[What to work on]: Down to the last line, output the records below exactly.

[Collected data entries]
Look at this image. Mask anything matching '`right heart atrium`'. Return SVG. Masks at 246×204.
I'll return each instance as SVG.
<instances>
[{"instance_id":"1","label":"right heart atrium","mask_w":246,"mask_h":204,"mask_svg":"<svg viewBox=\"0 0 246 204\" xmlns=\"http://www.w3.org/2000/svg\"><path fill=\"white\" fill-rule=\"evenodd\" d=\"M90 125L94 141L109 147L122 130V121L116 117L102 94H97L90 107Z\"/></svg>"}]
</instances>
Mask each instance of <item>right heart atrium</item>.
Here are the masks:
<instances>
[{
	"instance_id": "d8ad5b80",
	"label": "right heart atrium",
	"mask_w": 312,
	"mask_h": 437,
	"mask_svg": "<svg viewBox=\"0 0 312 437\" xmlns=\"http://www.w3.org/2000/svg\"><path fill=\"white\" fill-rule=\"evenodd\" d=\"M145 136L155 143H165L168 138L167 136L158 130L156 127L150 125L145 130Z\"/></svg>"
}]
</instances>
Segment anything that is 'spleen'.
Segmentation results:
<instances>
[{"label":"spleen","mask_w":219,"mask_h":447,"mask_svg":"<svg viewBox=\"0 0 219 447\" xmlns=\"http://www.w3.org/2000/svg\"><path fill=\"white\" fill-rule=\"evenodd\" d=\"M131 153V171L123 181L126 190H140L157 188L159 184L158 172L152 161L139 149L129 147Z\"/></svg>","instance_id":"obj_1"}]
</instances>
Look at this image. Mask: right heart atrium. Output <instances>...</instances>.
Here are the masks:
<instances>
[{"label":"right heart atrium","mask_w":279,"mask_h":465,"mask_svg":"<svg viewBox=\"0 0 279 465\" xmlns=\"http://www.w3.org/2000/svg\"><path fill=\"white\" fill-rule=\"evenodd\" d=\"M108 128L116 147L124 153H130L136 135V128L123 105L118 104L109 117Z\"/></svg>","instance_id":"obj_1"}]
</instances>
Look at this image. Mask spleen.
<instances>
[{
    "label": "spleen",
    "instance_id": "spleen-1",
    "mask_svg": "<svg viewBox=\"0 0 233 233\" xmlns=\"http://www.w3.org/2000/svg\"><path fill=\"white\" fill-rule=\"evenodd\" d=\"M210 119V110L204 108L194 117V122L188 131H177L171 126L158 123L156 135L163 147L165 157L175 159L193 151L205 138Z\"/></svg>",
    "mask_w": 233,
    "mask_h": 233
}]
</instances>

[Answer section]:
Look at this image. Mask anything matching '`right heart atrium`'. Return SVG. Masks at 246×204.
I'll return each instance as SVG.
<instances>
[{"instance_id":"1","label":"right heart atrium","mask_w":246,"mask_h":204,"mask_svg":"<svg viewBox=\"0 0 246 204\" xmlns=\"http://www.w3.org/2000/svg\"><path fill=\"white\" fill-rule=\"evenodd\" d=\"M90 125L94 141L109 147L122 130V121L116 117L102 94H97L90 107Z\"/></svg>"}]
</instances>
Mask each instance of <item>right heart atrium</item>.
Here are the masks:
<instances>
[{
	"instance_id": "d8ad5b80",
	"label": "right heart atrium",
	"mask_w": 312,
	"mask_h": 437,
	"mask_svg": "<svg viewBox=\"0 0 312 437\" xmlns=\"http://www.w3.org/2000/svg\"><path fill=\"white\" fill-rule=\"evenodd\" d=\"M145 136L155 143H165L168 138L167 136L158 130L156 127L150 125L145 130Z\"/></svg>"
}]
</instances>
Segment anything that is 'spleen'.
Segmentation results:
<instances>
[{"label":"spleen","mask_w":219,"mask_h":447,"mask_svg":"<svg viewBox=\"0 0 219 447\" xmlns=\"http://www.w3.org/2000/svg\"><path fill=\"white\" fill-rule=\"evenodd\" d=\"M131 153V171L123 181L126 190H140L157 188L159 184L158 172L152 161L139 149L129 147Z\"/></svg>","instance_id":"obj_1"}]
</instances>
Look at this image. Mask: right heart atrium. Output <instances>...</instances>.
Here are the masks:
<instances>
[{"label":"right heart atrium","mask_w":279,"mask_h":465,"mask_svg":"<svg viewBox=\"0 0 279 465\" xmlns=\"http://www.w3.org/2000/svg\"><path fill=\"white\" fill-rule=\"evenodd\" d=\"M108 128L116 147L124 153H130L136 135V128L123 105L118 104L109 117Z\"/></svg>","instance_id":"obj_1"}]
</instances>
Look at this image. Mask spleen.
<instances>
[{
    "label": "spleen",
    "instance_id": "spleen-1",
    "mask_svg": "<svg viewBox=\"0 0 233 233\" xmlns=\"http://www.w3.org/2000/svg\"><path fill=\"white\" fill-rule=\"evenodd\" d=\"M210 119V110L204 108L194 117V122L188 131H177L171 126L158 123L156 135L163 147L165 157L175 159L193 151L205 138Z\"/></svg>",
    "mask_w": 233,
    "mask_h": 233
}]
</instances>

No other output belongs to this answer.